Count the lines below that carry the word "each". Answer with that number alone.

## STORED DATA
┏━━
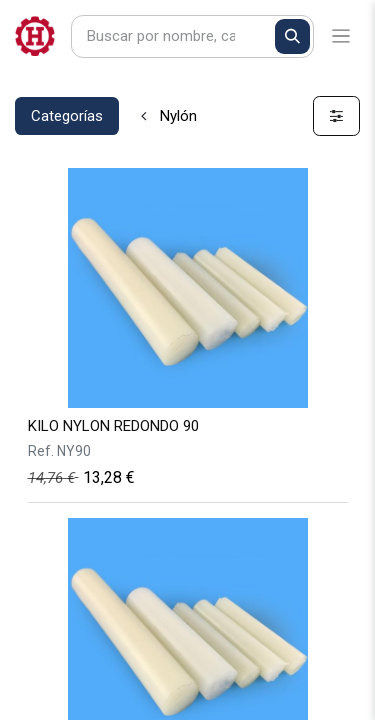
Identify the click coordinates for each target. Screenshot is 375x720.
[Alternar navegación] (341, 36)
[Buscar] (292, 36)
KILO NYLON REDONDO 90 (113, 426)
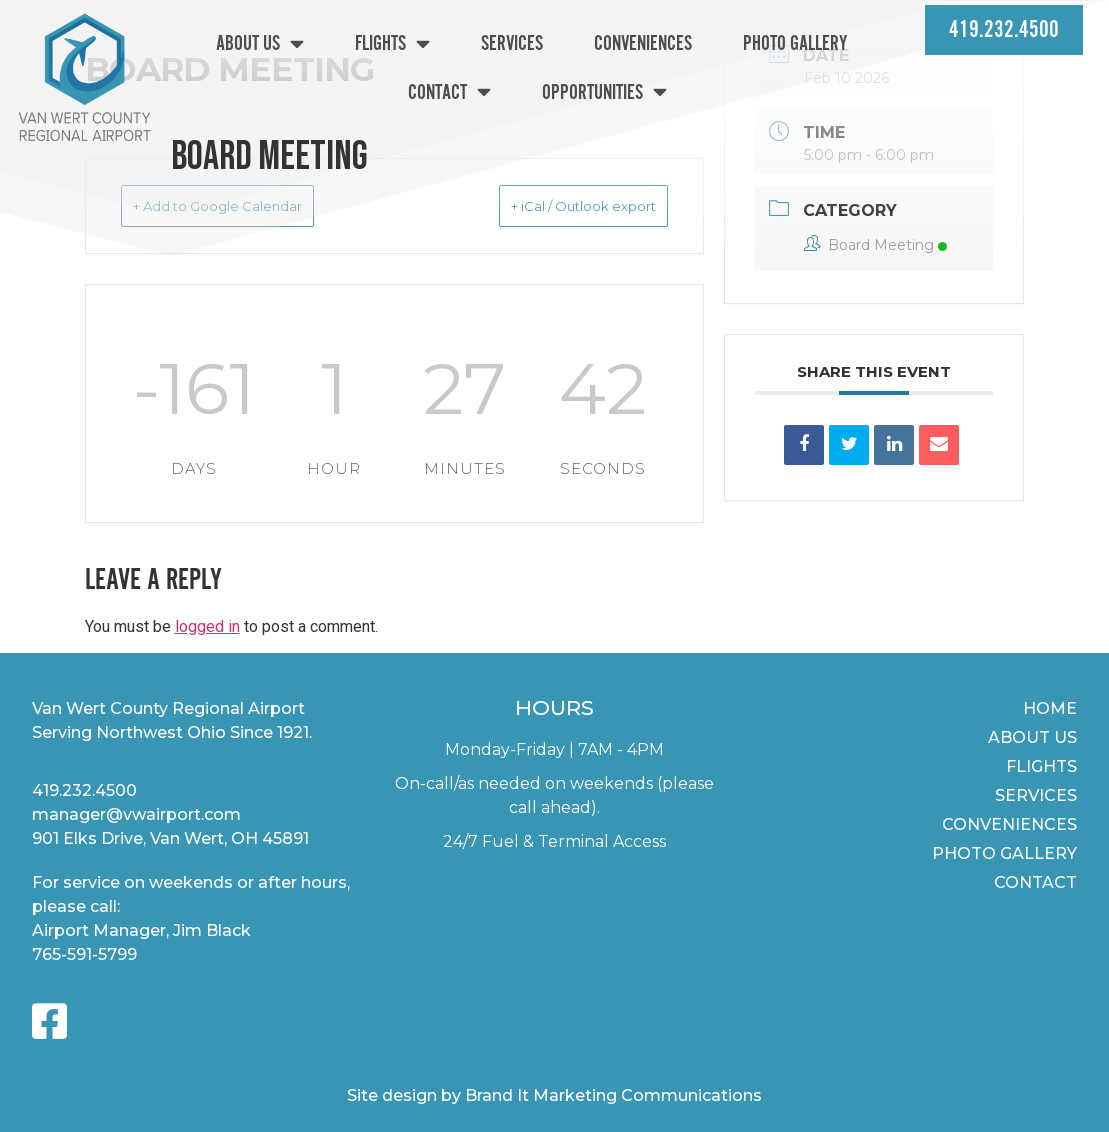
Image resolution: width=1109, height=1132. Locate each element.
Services (512, 43)
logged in (207, 626)
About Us (260, 44)
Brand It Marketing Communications (613, 1095)
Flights (392, 44)
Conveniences (643, 43)
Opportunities (604, 92)
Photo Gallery (795, 43)
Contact (449, 92)
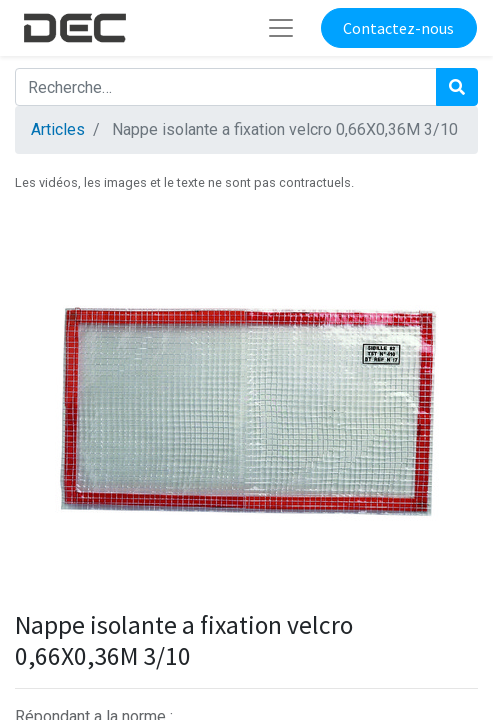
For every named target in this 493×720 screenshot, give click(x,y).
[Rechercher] (457, 87)
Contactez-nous (398, 28)
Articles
┗━━
## RESULT BELOW
2